- _PROBLEM TO WORK ON_
Every line from the one containing "2020年06月 にお届け予定です。" to the end of the records below, written out word for word, is the whole answer.

- _MATERIAL TO PROCESS_

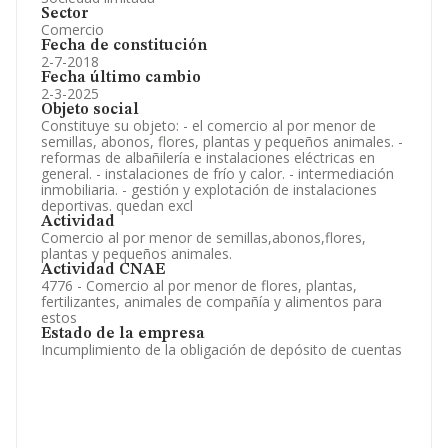
Sector
Comercio
Fecha de constitución
2-7-2018
Fecha último cambio
2-3-2025
Objeto social
Constituye su objeto: - el comercio al por menor de
semillas, abonos, flores, plantas y pequeños animales. -
reformas de albañilería e instalaciones eléctricas en
general. - instalaciones de frío y calor. - intermediación
inmobiliaria. - gestión y explotación de instalaciones
deportivas. quedan excl
Actividad
Comercio al por menor de semillas,abonos,flores,
plantas y pequeños animales.
Actividad CNAE
4776 - Comercio al por menor de flores, plantas,
fertilizantes, animales de compañía y alimentos para
estos
Estado de la empresa
Incumplimiento de la obligación de depósito de cuentas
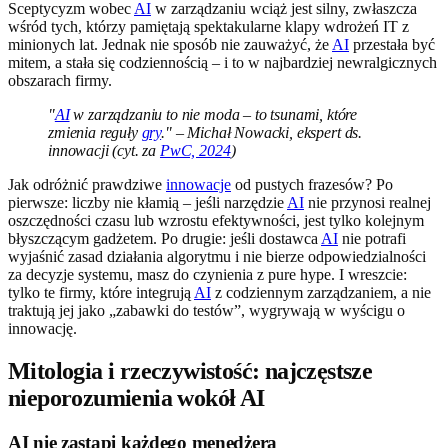
Sceptycyzm wobec
AI
w zarządzaniu wciąż jest silny, zwłaszcza
wśród tych, którzy pamiętają spektakularne klapy wdrożeń IT z
minionych lat. Jednak nie sposób nie zauważyć, że
AI
przestała być
mitem, a stała się codziennością – i to w najbardziej newralgicznych
obszarach firmy.
"
AI
w zarządzaniu to nie moda – to tsunami, które
zmienia reguły
gry
." – Michał Nowacki, ekspert ds.
innowacji (cyt. za
PwC, 2024
)
Jak odróżnić prawdziwe
innowacje
od pustych frazesów? Po
pierwsze: liczby nie kłamią – jeśli narzędzie
AI
nie przynosi realnej
oszczędności czasu lub wzrostu efektywności, jest tylko kolejnym
błyszczącym gadżetem. Po drugie: jeśli dostawca
AI
nie potrafi
wyjaśnić zasad działania algorytmu i nie bierze odpowiedzialności
za decyzje systemu, masz do czynienia z pure hype. I wreszcie:
tylko te firmy, które integrują
AI
z codziennym zarządzaniem, a nie
traktują jej jako „zabawki do testów”, wygrywają w wyścigu o
innowację.
Mitologia i rzeczywistość: najczęstsze
nieporozumienia wokół AI
AI nie zastąpi każdego menedżera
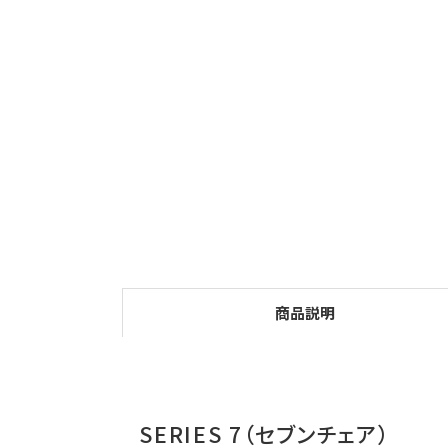
商品説明
SERIES 7（セブンチェア）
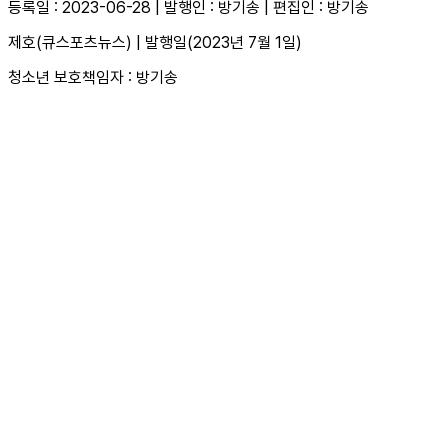
등록일 : 2023-06-28 | 발행인 : 방기송 | 편집인 : 방기송
제호(큐스포츠뉴스) | 발행일(2023년 7월 1일)
청소년 보호책임자 : 방기송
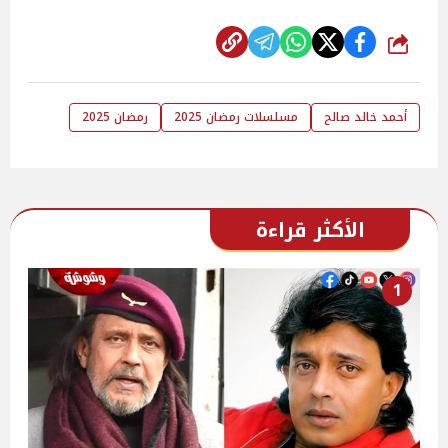
شارك
أحمد خالد صالح
مسلسلات رمضان 2025
رمضان 2025
الأكثر قراءة
1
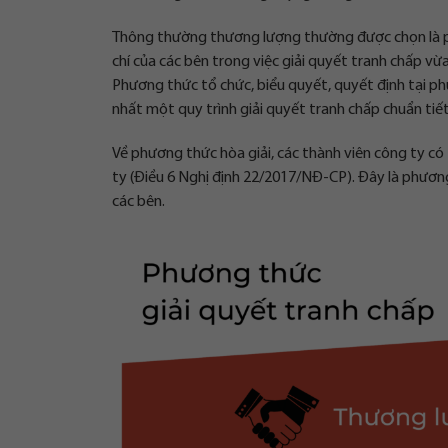
Thông thường thương lượng thường được chọn là phư
chí của các bên trong việc giải quyết tranh chấp vừa
Phương thức tổ chức, biểu quyết, quyết định tại p
nhất một quy trình giải quyết tranh chấp chuẩn tiết 
Về phương thức hòa giải, các thành viên công ty có
ty (Điều 6 Nghị định 22/2017/NĐ-CP). Đây là phươ
các bên.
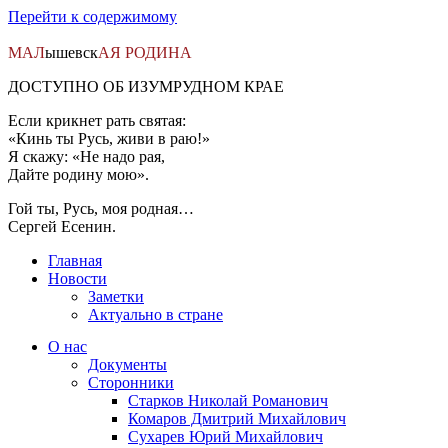
Перейти к содержимому
МАЛ
ышевск
АЯ
РОДИНА
ДОСТУПНО ОБ ИЗУМРУДНОМ КРАЕ
Если крикнет рать святая:
«Кинь ты Русь, живи в раю!»
Я скажу: «Не надо рая,
Дайте родину мою».
Гой ты, Русь, моя родная…
Сергей Есенин.
Главная
Новости
Заметки
Актуально в стране
О нас
Документы
Сторонники
Старков Николай Романович
Комаров Дмитрий Михайлович
Сухарев Юрий Михайлович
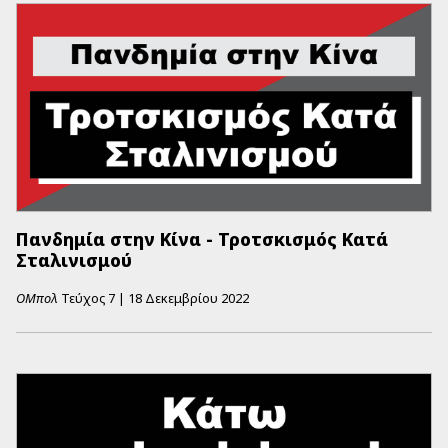
Πανδημία στην Κίνα - Τροτσκισμός Κατά
Σταλινισμού
ΟΜπολ
Τεύχος
7
|
18 Δεκεμβρίου 2022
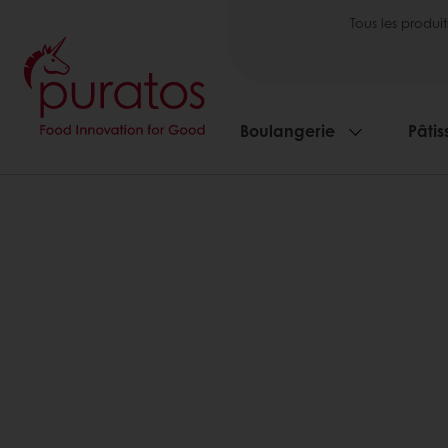
Tous les produit
Boulangerie
Pâtis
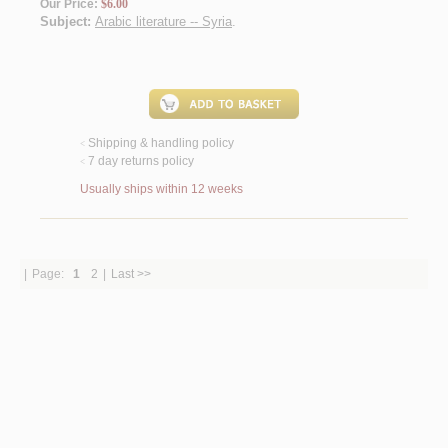
Our Price:
$6.00
Subject:
Arabic literature -- Syria
.
Shipping & handling policy
<
7 day returns policy
<
Usually ships within 12 weeks
|
Page:
1
2
|
Last >>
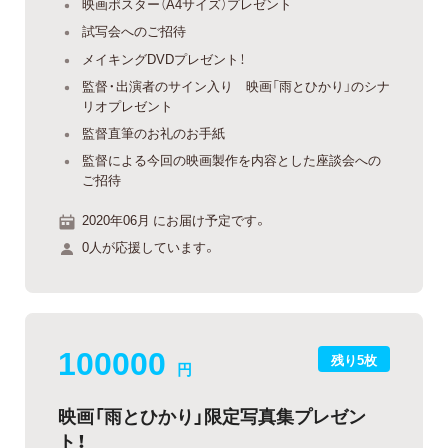
映画ポスター（A4サイズ）プレゼント
試写会へのご招待
メイキングDVDプレゼント！
監督・出演者のサイン入り 映画「雨とひかり」のシナ
リオプレゼント
監督直筆のお礼のお手紙
監督による今回の映画製作を内容とした座談会への
ご招待
2020年06月 にお届け予定です。
0人が応援しています。
100000
残り5枚
円
映画「雨とひかり」限定写真集プレゼン
ト！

- _RESPONSE TO THE EXERCISE_
2020年06月 にお届け予定です。
0人が応援しています。
100000
残り5枚
円
映画「雨とひかり」限定写真集プレゼン
ト！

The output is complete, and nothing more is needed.